In [1]:
#Task: Required Installations 

# !pip3 uninstall owlready2 
# !pip3 install -U sentence-transformers
# !pip3 install neo4j-driver
# !pip3 install simpledbf
# !pip3 install pysimplegui

In [6]:
#Task: Import Required Libraries

import re
from owlready2 import *
import pandas as pd
from sentence_transformers import SentenceTransformer, util
import torch
import pprint
import types
from neo4j import GraphDatabase
from simpledbf import Dbf5
import PySimpleGUI as sg
import sqlite3



PyTables is not installed. No support for HDF output.

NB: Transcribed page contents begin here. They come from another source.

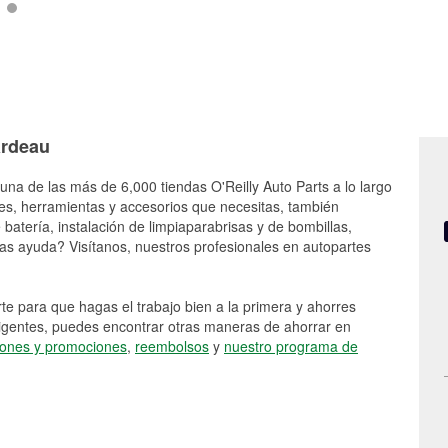
ardeau
una de las más de 6,000 tiendas O'Reilly Auto Parts a lo largo
es, herramientas y accesorios que necesitas, también
batería, instalación de limpiaparabrisas y de bombillas,
as ayuda? Visítanos, nuestros profesionales en autopartes
e para que hagas el trabajo bien a la primera y ahorres
vigentes, puedes encontrar otras maneras de ahorrar en
ones y promociones
,
reembolsos
y
nuestro programa de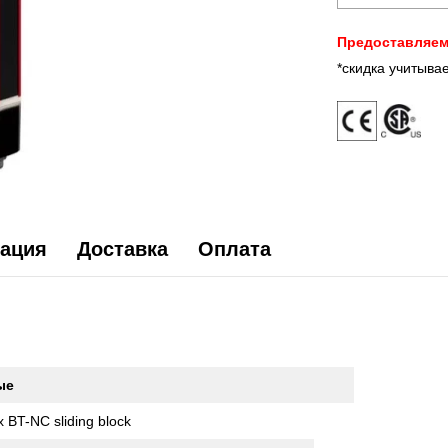
Предоставляем
*скидка учитыва
ация
Доставка
Оплата
ые
x BT-NC sliding block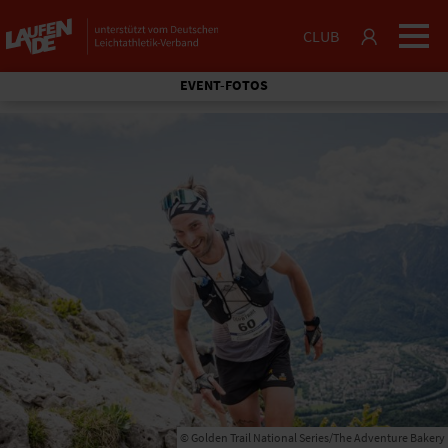
CLUB
EVENT-FOTOS
© Golden Trail National Series/The Adventure Bakery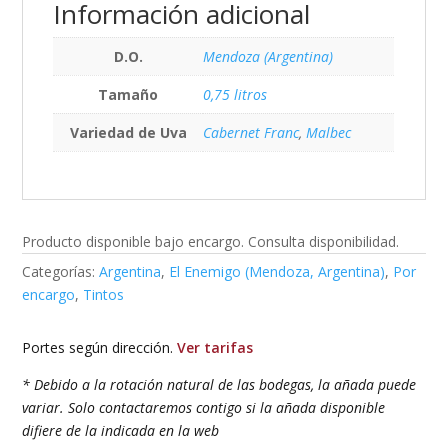
Información adicional
D.O.
Mendoza (Argentina)
Tamaño
0,75 litros
Variedad de Uva
Cabernet Franc
,
Malbec
Producto disponible bajo encargo. Consulta disponibilidad.
Categorías:
Argentina
,
El Enemigo (Mendoza, Argentina)
,
Por
encargo
,
Tintos
Portes según dirección.
Ver tarifas
* Debido a la rotación natural de las bodegas, la añada puede
variar. Solo contactaremos contigo si la añada disponible
difiere de la indicada en la web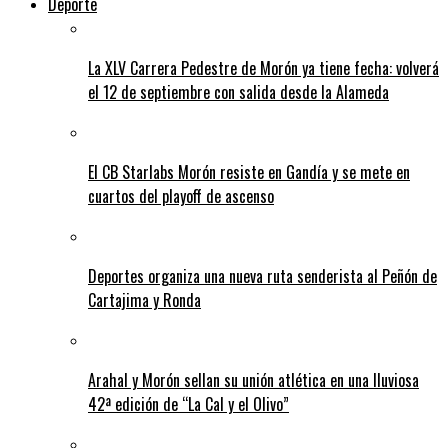
Deporte
La XLV Carrera Pedestre de Morón ya tiene fecha: volverá
el 12 de septiembre con salida desde la Alameda
El CB Starlabs Morón resiste en Gandía y se mete en
cuartos del playoff de ascenso
Deportes organiza una nueva ruta senderista al Peñón de
Cartajima y Ronda
Arahal y Morón sellan su unión atlética en una lluviosa
42ª edición de “La Cal y el Olivo”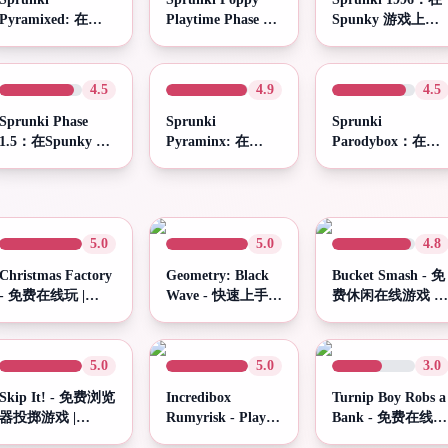
Pyramixed: 在
Playtime Phase 5:
Spunky 游戏上用
Spunky 玩上玩
在Spunky 游戏上
Sprunki 1996创造
Sprunki
玩 Sprunki Poppy
音乐魔法
Pyramixed
Playtime Phase 5
4.5
4.9
4.5
Sprunki Phase
Sprunki
Sprunki
1.5：在Spunky 游
Pyraminx: 在
Parodybox：在
戏上玩 Sprunki
Spunky 玩(Play)上
Spunky 玩Sprunki
Phase 1.5
立即玩(Play)
Parodybox
Sprunki Pyraminx
5.0
5.0
4.8
Christmas Factory
Geometry: Black
Bucket Smash - 免
- 免费在线玩 |
Wave - 快速上手的
费休闲在线游戏 |
Spunky Play
街机节奏攻略
Spunky Play
5.0
5.0
3.0
Skip It! - 免费浏览
Incredibox
Turnip Boy Robs a
器投掷游戏 |
Rumyrisk - Play
Bank - 免费在线动
Spunky Play
Free Online
作游戏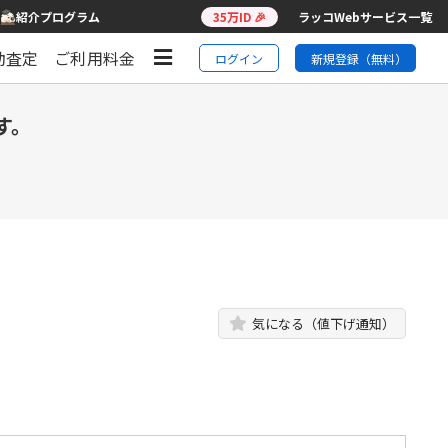
紹介プログラム
35万ID 🎉
ラッコWebサービス一覧
動査定
ご利用料金
ログイン
新規登録（無料）
す。
気になる（値下げ通知）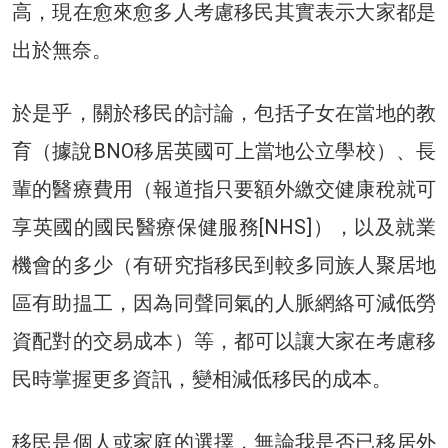
高，現在愈來愈多人考慮移民其實表示大家都是
出於無奈。
於是乎，關於移民的討論，包括子女在當地的教
育（據說BNO移居英國可上當地公立學校）、長
輩的醫療費用（報道指只要額外繳交健康稅就可
享英國的國民醫療保健服務[NHS]），以及就業
機會的多少（有研究指移民到較多同族人聚居地
區有助揾工，因為同聲同氣的人脈網絡可減低勞
資配對的交易成本）等，都可以讓大家在考慮移
民時掌握更多資訊，變相減低移民的成本。
移民是個人或家庭的選擇，無論我是否已移居外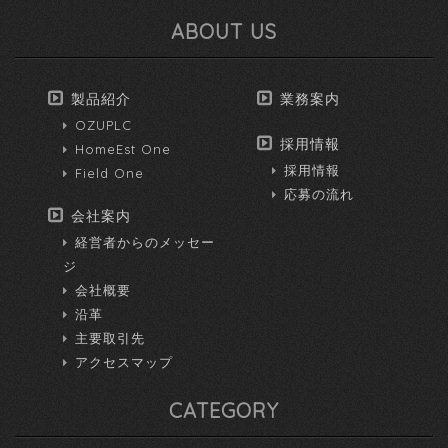
ABOUT US
製品紹介
業務案内
OZUPLC
採用情報
HomeEst One
採用情報
Field One
応募の流れ
会社案内
経営者からのメッセー
ジ
会社概要
沿革
主要取引先
アクセスマップ
CATEGORY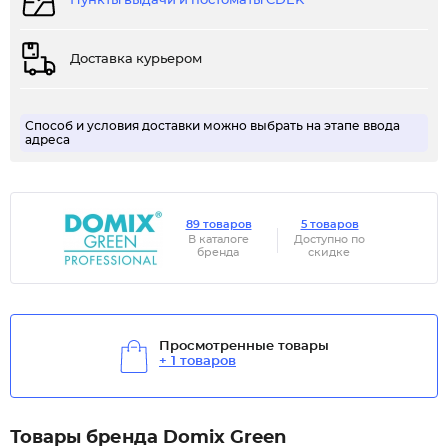
Пункты выдачи и постоматы CDEK
Доставка курьером
Способ и условия доставки можно выбрать на этапе ввода
адреса
89 товаров
5 товаров
В каталоге
Доступно по
бренда
скидке
Просмотренные товары
+ 1 товаров
Товары бренда Domix Green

## Load Windows (File and Ontology Specification)

In [7]:
#Task: Upload Structured Data: CSV or SQL File and convert into Dataset
#Reference: https://www.pysimplegui.org/en/latest/
try:
    sg.theme('DarkAmber')  
    filepath = [sg.FileBrowse()]
    uri = [sg.InputText()]
    layout = [  [sg.Text('Ontology URI'), uri],
                [sg.Text('Data Source file path'), filepath],
                [sg.Button('Save')] ]

    #Task: Create the Window
    window = sg.Window('Ontology Mapping', layout)
    while True:
        event, values = window.read()
        if event == sg.WIN_CLOSED or event == 'Save': 
            break

    window.close()

    #Task: Upload Structured Data: CSV or SQL File and convert into Dataset
    filename = values["Browse"]
    df = pd.read_csv(filename, sep=r";", engine="python") if "csv" in filename else pd.read_sql(filename) 

    #Task: Load ontology
    onto = get_ontology(values[0])
    onto.load()

except Exception as e:
        print("Failed to create GUI:", e)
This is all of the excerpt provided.